Interracial Relationships and Conflicting views
Interracial Relationships and Conflicting views

Note from BW of Brazil  When I first took a look at the video that is the topic of today’s post, it took me back to a very specific period and situation in my own life. Before I get into my own story, let me get into the video itself. The scene is taken from the long-running Globo TV soap opera Malhação. As I don’t follow the series, I won’t pretend to be an expert on it. But when scenes are powerful and reflect very much on real life scenarios going on in the world today, it won’t really matter if you’re a regular follower of a given program.  

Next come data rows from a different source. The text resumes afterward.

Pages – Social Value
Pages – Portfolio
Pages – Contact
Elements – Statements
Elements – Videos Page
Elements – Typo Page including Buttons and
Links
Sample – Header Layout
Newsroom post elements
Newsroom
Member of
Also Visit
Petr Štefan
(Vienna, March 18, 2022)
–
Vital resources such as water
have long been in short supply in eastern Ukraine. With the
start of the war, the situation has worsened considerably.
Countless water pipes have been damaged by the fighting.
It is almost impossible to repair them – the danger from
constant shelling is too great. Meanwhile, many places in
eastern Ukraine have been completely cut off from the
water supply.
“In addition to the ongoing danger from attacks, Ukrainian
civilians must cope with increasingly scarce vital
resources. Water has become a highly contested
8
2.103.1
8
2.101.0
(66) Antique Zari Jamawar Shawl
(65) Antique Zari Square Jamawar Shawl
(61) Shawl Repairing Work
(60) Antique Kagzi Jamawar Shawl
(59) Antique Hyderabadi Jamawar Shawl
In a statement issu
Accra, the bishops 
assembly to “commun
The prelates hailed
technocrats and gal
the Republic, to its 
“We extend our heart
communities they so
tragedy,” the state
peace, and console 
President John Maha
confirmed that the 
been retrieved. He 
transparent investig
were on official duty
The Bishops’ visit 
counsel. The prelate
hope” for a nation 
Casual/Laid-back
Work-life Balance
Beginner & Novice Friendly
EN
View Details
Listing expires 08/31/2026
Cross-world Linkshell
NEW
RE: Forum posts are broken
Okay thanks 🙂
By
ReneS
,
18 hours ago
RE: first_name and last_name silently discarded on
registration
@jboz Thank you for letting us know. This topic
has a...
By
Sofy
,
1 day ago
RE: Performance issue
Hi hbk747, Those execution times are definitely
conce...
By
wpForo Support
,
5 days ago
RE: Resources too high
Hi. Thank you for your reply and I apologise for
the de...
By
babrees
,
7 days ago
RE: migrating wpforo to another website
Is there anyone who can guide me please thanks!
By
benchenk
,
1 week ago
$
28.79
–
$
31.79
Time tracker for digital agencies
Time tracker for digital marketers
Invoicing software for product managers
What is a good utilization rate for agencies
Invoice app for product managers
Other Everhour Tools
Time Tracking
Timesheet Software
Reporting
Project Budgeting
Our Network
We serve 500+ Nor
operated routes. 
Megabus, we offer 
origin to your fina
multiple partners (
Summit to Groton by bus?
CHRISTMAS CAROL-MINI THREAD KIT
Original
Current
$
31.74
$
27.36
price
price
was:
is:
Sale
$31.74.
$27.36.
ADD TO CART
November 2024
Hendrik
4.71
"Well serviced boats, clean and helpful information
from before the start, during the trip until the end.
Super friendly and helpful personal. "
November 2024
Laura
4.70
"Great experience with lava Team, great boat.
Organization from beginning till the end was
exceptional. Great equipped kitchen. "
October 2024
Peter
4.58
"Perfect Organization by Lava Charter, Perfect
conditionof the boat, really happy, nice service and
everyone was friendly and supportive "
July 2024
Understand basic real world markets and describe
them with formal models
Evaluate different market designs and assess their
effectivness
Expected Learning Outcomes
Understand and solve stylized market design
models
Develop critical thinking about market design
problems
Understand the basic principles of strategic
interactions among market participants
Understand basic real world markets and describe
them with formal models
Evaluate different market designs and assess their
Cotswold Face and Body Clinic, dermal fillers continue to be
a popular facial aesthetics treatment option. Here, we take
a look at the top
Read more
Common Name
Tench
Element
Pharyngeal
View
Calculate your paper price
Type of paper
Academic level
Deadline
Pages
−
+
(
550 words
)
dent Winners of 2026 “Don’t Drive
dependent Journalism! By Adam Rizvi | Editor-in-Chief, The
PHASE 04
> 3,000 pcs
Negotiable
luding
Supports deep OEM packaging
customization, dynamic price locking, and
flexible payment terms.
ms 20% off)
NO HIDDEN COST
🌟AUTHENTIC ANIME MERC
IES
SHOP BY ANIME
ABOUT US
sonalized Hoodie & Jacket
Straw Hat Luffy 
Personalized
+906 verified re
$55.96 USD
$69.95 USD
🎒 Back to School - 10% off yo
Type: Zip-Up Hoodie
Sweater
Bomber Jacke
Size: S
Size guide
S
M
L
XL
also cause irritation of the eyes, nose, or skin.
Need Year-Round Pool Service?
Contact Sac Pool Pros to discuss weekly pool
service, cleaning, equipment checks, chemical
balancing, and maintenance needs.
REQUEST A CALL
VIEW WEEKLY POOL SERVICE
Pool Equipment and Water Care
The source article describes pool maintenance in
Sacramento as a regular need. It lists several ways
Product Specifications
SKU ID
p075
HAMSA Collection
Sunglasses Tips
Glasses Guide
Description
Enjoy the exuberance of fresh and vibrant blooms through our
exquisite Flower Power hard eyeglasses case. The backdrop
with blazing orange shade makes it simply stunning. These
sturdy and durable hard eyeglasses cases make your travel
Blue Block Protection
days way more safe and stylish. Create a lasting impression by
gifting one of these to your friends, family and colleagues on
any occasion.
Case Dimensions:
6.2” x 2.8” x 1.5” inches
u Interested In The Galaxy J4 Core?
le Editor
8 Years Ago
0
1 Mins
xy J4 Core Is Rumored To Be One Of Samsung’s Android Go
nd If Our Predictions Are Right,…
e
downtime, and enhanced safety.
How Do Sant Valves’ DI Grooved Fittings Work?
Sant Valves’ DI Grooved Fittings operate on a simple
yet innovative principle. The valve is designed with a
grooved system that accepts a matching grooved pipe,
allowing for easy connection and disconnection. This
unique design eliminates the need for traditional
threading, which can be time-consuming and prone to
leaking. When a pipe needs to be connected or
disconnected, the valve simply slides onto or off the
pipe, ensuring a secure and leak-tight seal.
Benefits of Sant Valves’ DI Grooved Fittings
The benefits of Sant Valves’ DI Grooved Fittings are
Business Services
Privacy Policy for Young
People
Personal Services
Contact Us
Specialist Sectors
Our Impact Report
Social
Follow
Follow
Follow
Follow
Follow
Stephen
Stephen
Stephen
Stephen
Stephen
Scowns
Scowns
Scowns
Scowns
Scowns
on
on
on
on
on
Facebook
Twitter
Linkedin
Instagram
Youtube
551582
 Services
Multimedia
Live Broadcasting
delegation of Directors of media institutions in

The short scene was posted in a social network and had numerous people discussing the scene. Here’s the scene. A young, interracial couple (what a surprise),  Jaqueline (Gabz) and Thiago (Danilo Maia), gets into a heated argument over an incident in which Rio police stop the bus they are riding in a blitz (a common occurence in Rio’s poor neighborhoods) and proceed to ask a young black male on the bus for his ID. Jaqueline, a teenage black girl, wants to know why the police asked the black guy for his papers, even though there were several white people on the bus. Due to her questioning of police procedures, Jaqueline and Thiago are placed under arrest. 

Interracial Relationships and Conflicting views
During police blitz, police enter bus and ask only black male on bus for his documents. Jaqueline questions why, which leads to the arrest of her and boyfriend Thiago (Interracial Relationships and Conflicting views)

The reason why this conversation between the two characters took me back in time is because it reminded me of a conversation, or lack threreof, that I had with a white woman I knew. At that time in my life, I had experienced interracial dating, having had various relationships and experiences with non-black girls/women. At the time, I was working at a supercenter that was popuar in some states in the midwest region of the country.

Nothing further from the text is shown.